We should issue a word of warning: the translated interview is the authentic voice of someone who was part of Wroclaw’s early skinhead and bonehead scenes. However, his account doesn’t represent anything like the “last word” on that era. For all the fascinating and detailed historical information, it is but one individual’s subjective point of view and inevitably partial.

We’ve edited the interview only slightly, cutting out some tidbits on various obscure characters from nineties Poland that we thought were inconsequential from today’s point of view (as well as some “revelations” about Nicky Crane that were partly old hat and partly inaccurate). Just in case this needs saying: we’re running this article as part of our investigation into the historical beginnings of the Polish skinhead scene.
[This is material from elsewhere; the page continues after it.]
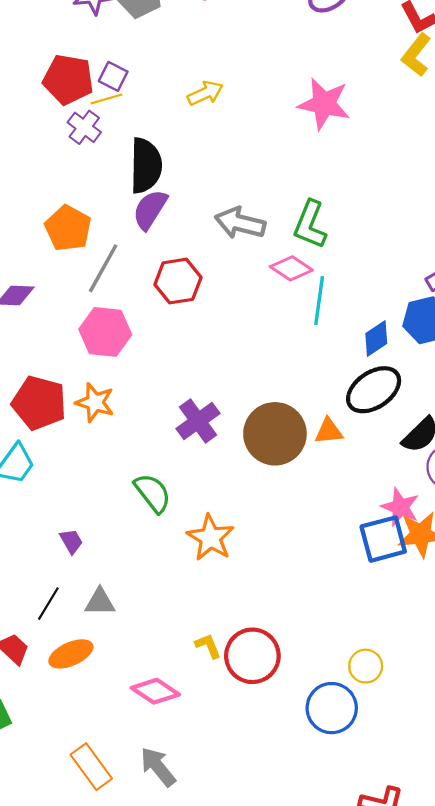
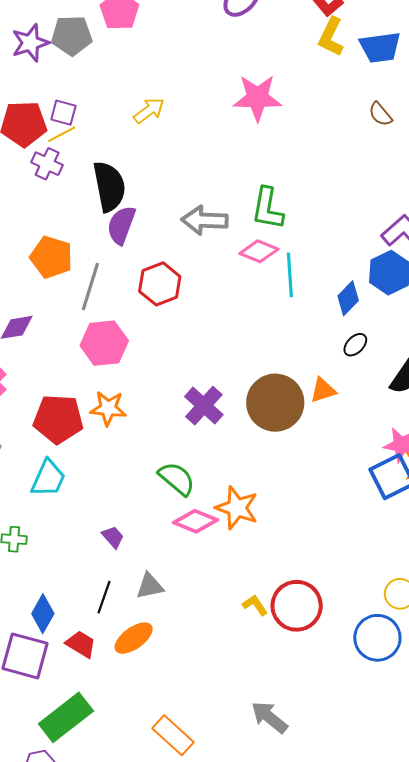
black ellipse: (374, 390) -> (355, 345), size x0.5
pink diamond: (155, 691) -> (195, 521), moved
gray arrow: (158, 767) -> (269, 717), moved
We do not endorse racism or nazism, and we think that Robson’s decision to become a redskin, especially in what was once known as Poland’s “bonehead capital”, commands respect.

We’d like to thank Łukasz Medeksza for replying to our questions. Many thanks also to Mieczysław Michalak, who let us use his photograph of the February 1990 riot at the Nelson Mandela demonstration. Michalak has been a photojournalist for over 30 years – some of his work can be seen on his website here.

Matt Crombieboy

Click picture for Robson interview part 1
Click picture for Robson interview part 2
Click picture for Robson interview part 3
Click picture for Łukasz Medeksza interview

  1. “My task is to turn this ideology into a world movement”, Rockwell said of his utalitarian approach in an interview with Playboy in 1966, “and I’ll never be able to accomplish that by preaching pure Aryanism as Hitler did. In the long run, I intend to win over (…) the people of every white Christian country in the world.”

  2. See also the nazi government’s Master Plan for the East: https://en.wikipedia.org/wiki/Generalplan_Ost

  3. The political Polish skinheads of the early 90s split into three factions: 1) ethno-nationalists who drew on the National-Democratic movement (1886-1947) and endorsed Catholicism as part of Polish identity, 2) neo-nazis who considered themselves part of an international movement comprising the entire ‘white’ world, 3) the ‘Slavic’ faction, which drew on eclectic sources and comprised all manner of revolutionary nationalists, pan-Slavists, neopagans, neo-fascists and even a few ‘national communists’. The common denominator was their desire to flesh out a radical nationalism that was not linked to nazism or Catholicism.